Second, for the AAP-Yes group that consistently received AAP throughout the placement, the percentage of youth with Behavior Problems Index (BPI) scores in the clinical range ranged from 37 percent (at Wave 1) to 43 percent (at Wave 2). In comparison, the percentage of youth with BPI scores in the clinical range (noted as HBPI in the figures below) from families that consistently did not receive AAP was less ranging from 21 percent (at Wave 1) to 32 percent (at Wave 2). These data suggest that while some families do manage to care for children with high levels of behavior problems without subsidies, the likelihood of having a subsidy and maintaining it is greater for those families with children who score in the problem behavior range.

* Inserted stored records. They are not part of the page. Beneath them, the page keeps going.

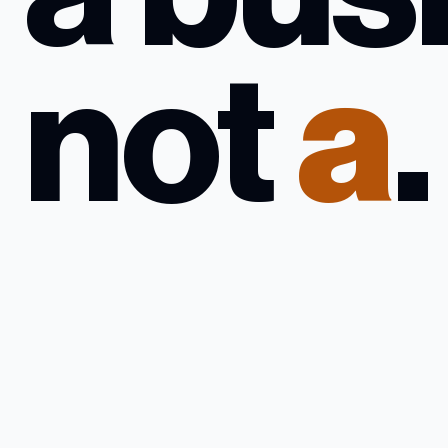
not
a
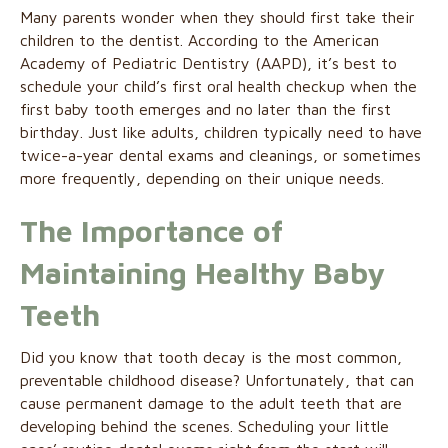
Many parents wonder when they should first take their
children to the dentist. According to the American
Academy of Pediatric Dentistry (AAPD), it’s best to
schedule your child’s first oral health checkup when the
first baby tooth emerges and no later than the first
birthday. Just like adults, children typically need to have
twice-a-year dental exams and cleanings, or sometimes
more frequently, depending on their unique needs.
The Importance of
Maintaining Healthy Baby
Teeth
Did you know that tooth decay is the most common,
preventable childhood disease? Unfortunately, that can
cause permanent damage to the adult teeth that are
developing behind the scenes. Scheduling your little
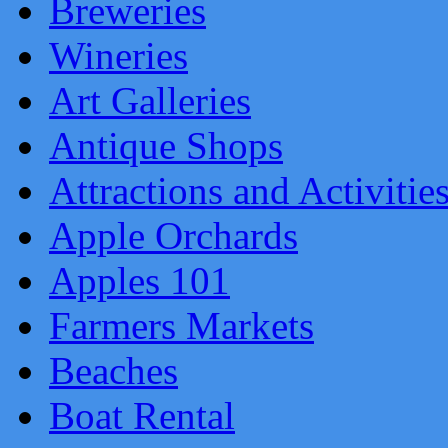
Breweries
Wineries
Art Galleries
Antique Shops
Attractions and Activitie
Apple Orchards
Apples 101
Farmers Markets
Beaches
Boat Rental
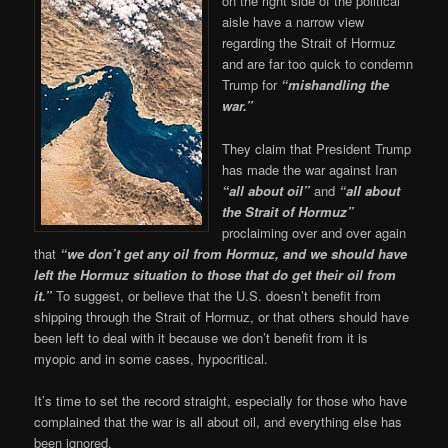
on the right side of the political
aisle have a narrow view
regarding the Strait of Hormuz
and are far too quick to condemn
Trump for
“mishandling the
war.”
They claim that President Trump
has made the war against Iran
“all about oil”
and
“all about
the Strait of Hormuz”
proclaiming over and over again
that
“we don’t get any oil from Hormuz, and we should have
left the Hormuz situation to those that do get their oil from
it.”
To suggest, or believe that the U.S. doesn’t benefit from
shipping through the Strait of Hormuz, or that others should have
been left to deal with it because we don’t benefit from it is
myopic and in some cases, hypocritical.
It’s time to set the record straight, especially for those who have
complained that the war is all about oil, and everything else has
been ignored.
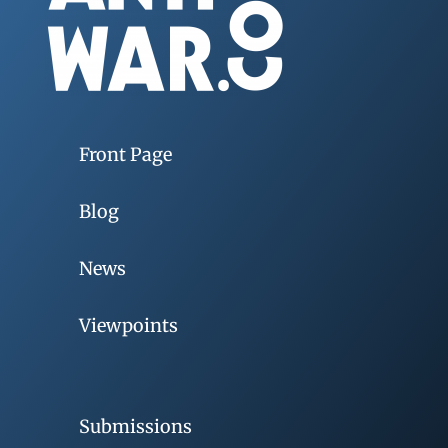
Front Page
Blog
News
Viewpoints
Submissions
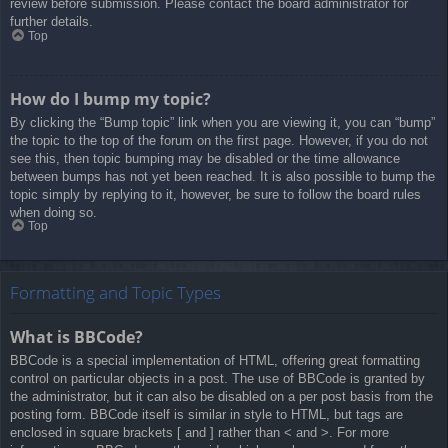
review before submission. Please contact the board administrator for
further details.
Top
How do I bump my topic?
By clicking the “Bump topic” link when you are viewing it, you can “bump”
the topic to the top of the forum on the first page. However, if you do not
see this, then topic bumping may be disabled or the time allowance
between bumps has not yet been reached. It is also possible to bump the
topic simply by replying to it, however, be sure to follow the board rules
when doing so.
Top
Formatting and Topic Types
What is BBCode?
BBCode is a special implementation of HTML, offering great formatting
control on particular objects in a post. The use of BBCode is granted by
the administrator, but it can also be disabled on a per post basis from the
posting form. BBCode itself is similar in style to HTML, but tags are
enclosed in square brackets [ and ] rather than < and >. For more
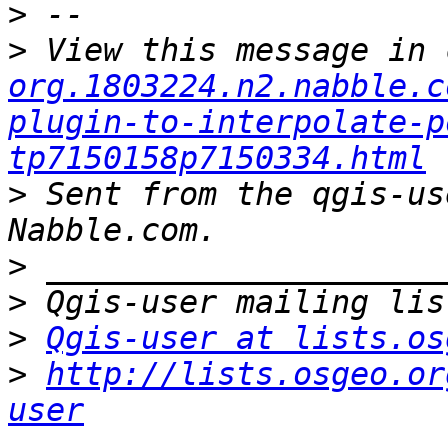
>
>
 View this message in 
org.1803224.n2.nabble.c
plugin-to-interpolate-p
tp7150158p7150334.html
>
 Sent from the qgis-us
>
>
>
Qgis-user at lists.os
>
http://lists.osgeo.or
user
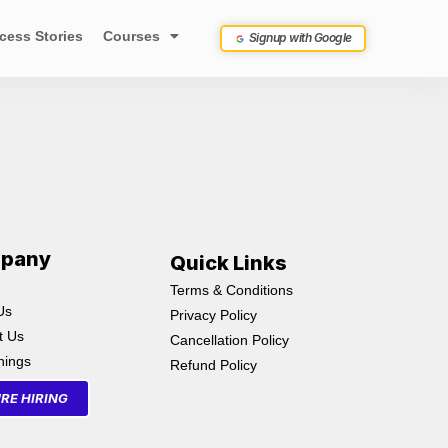
cess Stories
Courses
Signup with Google
pany
Quick Links
Terms & Conditions
Us
Privacy Policy
t Us
Cancellation Policy
inings
Refund Policy
RE HIRING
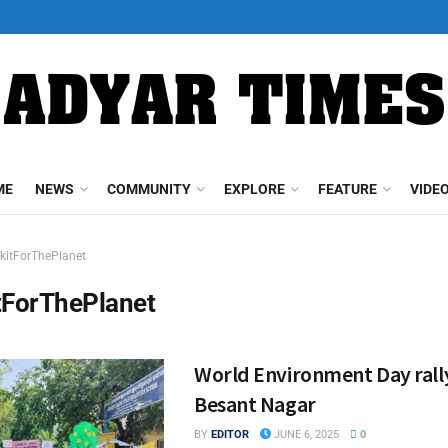
ME
NEWS
COMMUNITY
EXPLORE
FEATURE
VIDE
kitForThePlanet
tForThePlanet
World Environment Day rally
Besant Nagar
BY
EDITOR
JUNE 6, 2025
0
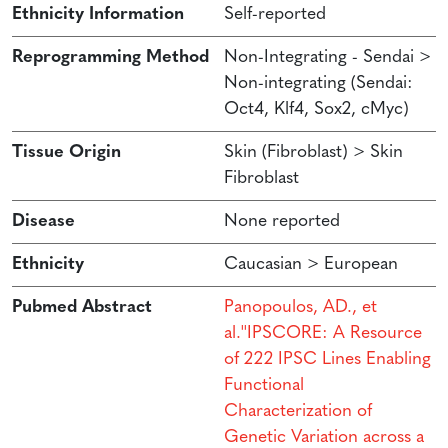
Ethnicity Information
Self-reported
Reprogramming Method
Non-Integrating - Sendai >
Non-integrating (Sendai:
Oct4, Klf4, Sox2, cMyc)
Tissue Origin
Skin (Fibroblast) > Skin
Fibroblast
Disease
None reported
Ethnicity
Caucasian > European
Pubmed Abstract
Panopoulos, AD., et
al.''IPSCORE: A Resource
of 222 IPSC Lines Enabling
Functional
Characterization of
Genetic Variation across a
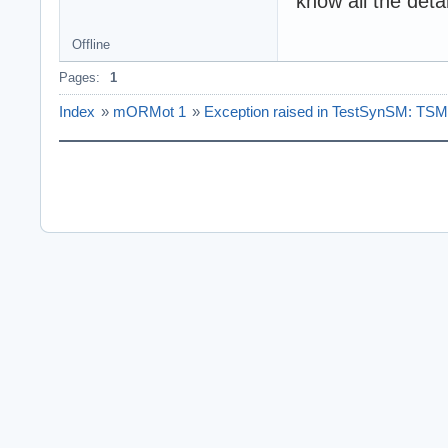
know all the deta
Offline
Pages:
1
Index
»
mORMot 1
»
Exception raised in TestSynSM: TSME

Perhaps most informative are the families that were not receiving AAP during Wave 1 but began receiving it in later waves. Among those families that switched from no AAP at Wave 1 to AAP atWave 2, the proportion with HBPI were 21 percent at Wave 1 and 73 percent at Wave 2. Most of these families continued to get AAP at Wave 3 half of them had a child with a HBPI score. Among those that reverted back to not getting AAP by Wave 3, only 33 percent had HBPI scores. Subsidy amounts were available only for Wave 3 and are shown as the average amount for each group receiving subsidy. While not differing greatly among groups, subsidies appear higher for children who initiated them earlier rather than later.
Although the opportunity to follow subsidies across time and to merge these patterns with scores on children's behavior is promising, the CLAS analysis is plagued by small numbers of cases. The data do suggest, nonetheless, that families are more likely to transition from no subsidy to subsidy because behavior problems increase, although the reasons that families stop their subsidy use are less clear (i.e., there is less evidence that their subsidies have gone down when problems are reduced). These preliminary findings indicate that families obtain subsidies in order to cope with children who have behavior scores that place them in the clinical range.
These impressions are further supported by their descriptive remarks about the subsidy program and how they understood it and used it. These are provided (in their entirety) in Appendix B and very often show the way that having the subsidy allowed the family to purchase needed services. Four consecutively recorded responses provide a flavor of the role of AAP and the ways that it is used to support families in their efforts to provide compensatory activities for children.
- The foster care grant we originally received really helped. We are not "overly wealthy" and when Fiona was a baby the AAP subsidy helped to pay 2/3 of the cost of her childcare. We continue to need and use the money to provide a better life for our daughter. Some of her medical costs we pay with this money. We also used it to pay costs of preschool and the school that she now attends. During the summer we use the money to send her to Y camp. Without this money we would not be able to afford these extras.
- It costs a lot more than what the AAP gives you to help out when children have problems.
- My insurance does not cover counseling, nor does my husband's. So AAP comes in very handy.
- We greatly desired to adopt children and did so not even knowing AAP was available, but what a wonderful help it has been to us and we are very grateful. It would be a great struggle to provide some of these things without AAP.